Keith A. Lakes, A.A.S., R.R.T., George Brown, M.D., F.A.C.S., F.A.C.C., Laura Middleton, R.N., C.C.R.N., Miami Valley Hospital, Dayton, OH.
Introduction: Our open heart program performs about 400 coronary bypass graft surgeries per year. Through a benchmarking process, we identified three areas with opportunity for improvement. First, less than 5% of the patients were extubated the day of surgery with an average ventilator length of stay of 15.6 hours.
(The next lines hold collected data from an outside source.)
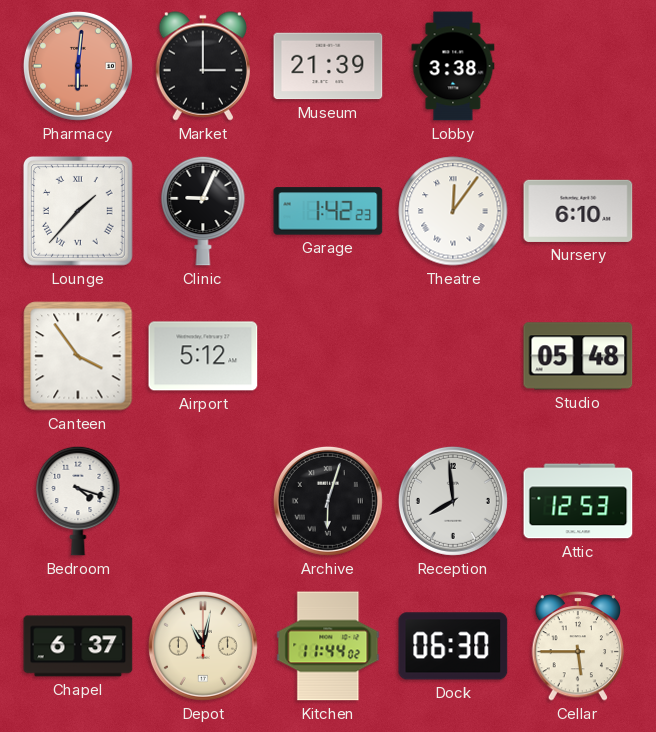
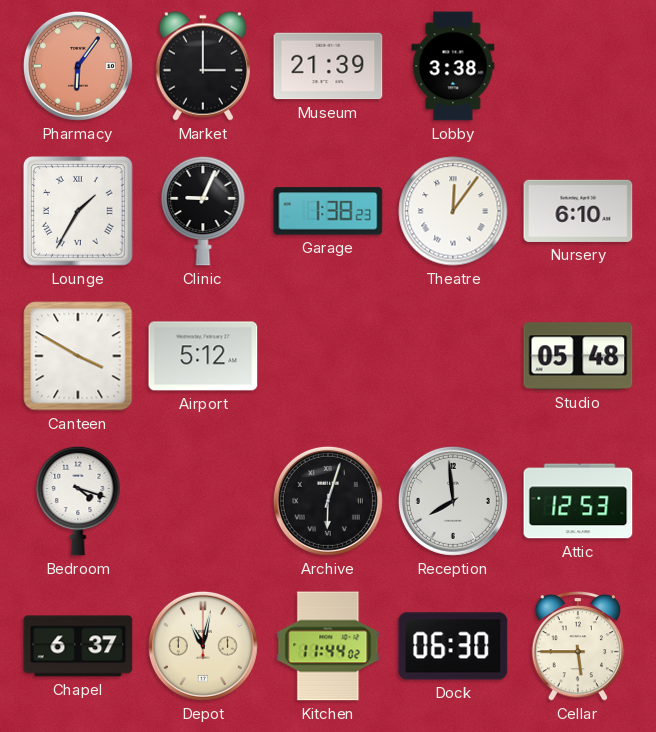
Pharmacy: 6:01 -> 6:06
Lounge: 1:37 -> 1:35
Garage: 1:42 -> 1:38
Canteen: 3:54 -> 3:50
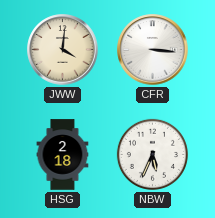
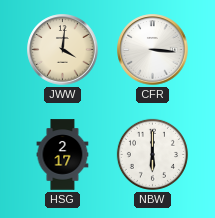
HSG: 2:18 -> 2:17
NBW: 5:34 -> 6:00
Second, bronchodilator utilization postoper atively was 100%. Third, an average of 6.4 arterial blood gases were performed. Methods: A multi-disciplinary group began meeting to address these issues. The group included representatives of respiratory care, nursing, anesthesia and a cardiothoracic surgeon. We developed a rapid extubation protocol, utilizing end tidal CO2 monitoring and pulse oximetry to drive an aggressive weaning schedule. This protocol included a decreased need for blood gases and specific indications for bronchodilator therapy. Results: After three months of this protocol 106 patients were included in the study. 59% of the patients were extubated the day of surgery with an average ventilator length of stay of 7 1/2 hours. 50% of the patients received bronchodilator therapy and 4.4 blood gases were performed. No patients required reintubation and no negative patient outcomes were identified. Conclusion: We concluded that a patient driven protocol using end tidal CO2 and oximetry monitoring combined with an aggressive weaning approach by the respiratory therapist and nurse would result in shorter ventilator times and more effective utilization of respiratory care.